I probably overuse the word "whirlwind" to describe periods of time in my life, so let's say that the last several weeks have been a blur of weaving and textile-related stimulation.
It started with a visit to Kansas City.
Well, it actually started over a year ago when I plotted and schemed to bring Laverne Waddington to Port Townsend for a class. She visits Seattle regularly, but I hadn't managed to bring her to my home yet, so I drummed up interest in my weaving guild (not difficult at all) and scheduled a day of weaving in April 2018. Getting this all organized had been my focus, as well as family issues, and so when I prepared to go to KC for phase one of family stuff, I was not thinking of fun fiber events or weaving opportunities.
But of course, Kansas City is the new home, for three years running, of Ply Away, and I soon became aware that fate, the universe, and/or the weaving gods had conspired to place me in the perfect position to photobomb Abby's intermediate backstrap weaving class and assist her with a warp-winding method I've been eager to learn for YEARS! I mean, really. I can't express how great this was, particularly for being so unexpected and unsought.
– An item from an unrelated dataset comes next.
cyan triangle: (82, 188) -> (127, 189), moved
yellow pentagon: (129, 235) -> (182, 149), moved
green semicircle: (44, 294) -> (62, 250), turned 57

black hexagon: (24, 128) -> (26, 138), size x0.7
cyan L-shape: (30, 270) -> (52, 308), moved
Watching Abby go through the basics of backstrap was edifying - although this was an intermediate class, she reviewed things like winding two-color warp and making heddles, for the benefit of the newer weavers (those 5-6 year-olds on the Chinchero weaver scale.) I had been advised and coached by Abby over the last 8 years, but had never actually watched her handle a warp, so just seeing how she did pickup, opened sheds, and used her hands and tools was a special treat.
It was also remarkable to weave with Abby and then Laverne, almost back-to-back. I've learned to weave from these two people, but I'd never sat in a class where they showed beginners the basics before, and in both cases I got to see the teaching method in action and directly compare the styles. Abby is admittedly Chinchero-chauvinist, teaching The Way she grew up learning, while Laverne has amalgamated methods from a variety of traditional weavers in Peru, Bolivia, Chile, and Ecuador, from whom she has learned different techniques. Both of them have experience as educators, and so their teaching is deliberate and skillful, developed from an understanding of progressive levels of learning. This means I got to observe not only how to weave from the student's perspective, but also how to teach, which interests me because I have taught backstrap once or twice, and hope to have more opportunities.
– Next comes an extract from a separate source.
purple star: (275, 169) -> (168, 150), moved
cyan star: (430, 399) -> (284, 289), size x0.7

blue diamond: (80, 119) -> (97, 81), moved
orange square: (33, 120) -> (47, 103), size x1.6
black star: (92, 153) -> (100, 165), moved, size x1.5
Being around newer students, I also saw how the teaching translated into their understanding of how to weave. Abby's students are comfortable with Quechua terms like illawa and sonqopa (heddles and shed stick, which are the only system they use for opening sheds,) while Laverne's students adopt the clever "twisty sticks" (an extra cross held on two bound sticks that is used to help open both sheds), and heddle the alternating "pebble" sheds when using such patterns. The terminology and vocabulary of movement that each set of students picks up is different, but they're all learning traditional backstrap weaving and it's brilliant to see weavers growing up.
I've felt pride in being able to weave in this way, since I began in 2010, and having my skills confirmed by my teachers gives me a thrill of confidence, and motivation to keep growing. It has been intense, having so much exposure to my weaving people. This is a precious community we're creating, and I hope to nurture it.
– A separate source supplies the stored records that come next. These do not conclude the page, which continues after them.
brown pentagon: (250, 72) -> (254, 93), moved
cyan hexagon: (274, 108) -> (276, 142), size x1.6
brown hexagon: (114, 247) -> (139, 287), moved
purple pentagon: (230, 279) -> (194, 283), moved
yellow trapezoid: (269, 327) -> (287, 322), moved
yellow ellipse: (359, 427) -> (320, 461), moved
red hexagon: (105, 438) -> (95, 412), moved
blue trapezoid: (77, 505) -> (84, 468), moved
So that's the overview. Then, there was the stuff I actually learned, and the whole process of absorbing the information. I got a lightning-fast demo of supplementary warp patterning in Abby's class (fast because I had to keep leaving because family,) and was glad that Laverne made me show her later, which helped me remember what the heck we did. It's kind of like learning a language: I can repeat things perfectly, in the moment, but ask me the word later and unless I wrote it down, it's gone. I made this warp immediately after Abby, which was fine and easy, but I very nearly forgot how it was done when asked to explain a week later. But I did figure it out. It's easy. I just have to write it down (or show Laverne, who is way more meticulous in sampling and nailing down techniques - she'll remember it!)
The two-person warp winding method (shown above) with a header cord was my Holy Grail of things I wanted to learn, so I was crazy excited for that. Only thing is, it takes two people, so until I see Abby again, I can't exactly practice.
From Laverne, I got to learn two techniques I've been curious about for a long time: double weave and supplementary weft patterning. Both were completely new to me, so I had to focus and work to get a grip on the mechanics. They make a nice pairing because the patterns follow the same math, or logic, meaning they can be charted in the same way. So if I come up with a design in double weave, I could weave it with supplementary weft - although there are some considerations that make design choices more suited to one or the other. At any rate, my head and hands have been fully occupied with continuing to reinforce the type of thing shown below. I've followed through with my samples better than I usually do, being determined to keep these techniques in my tool kit.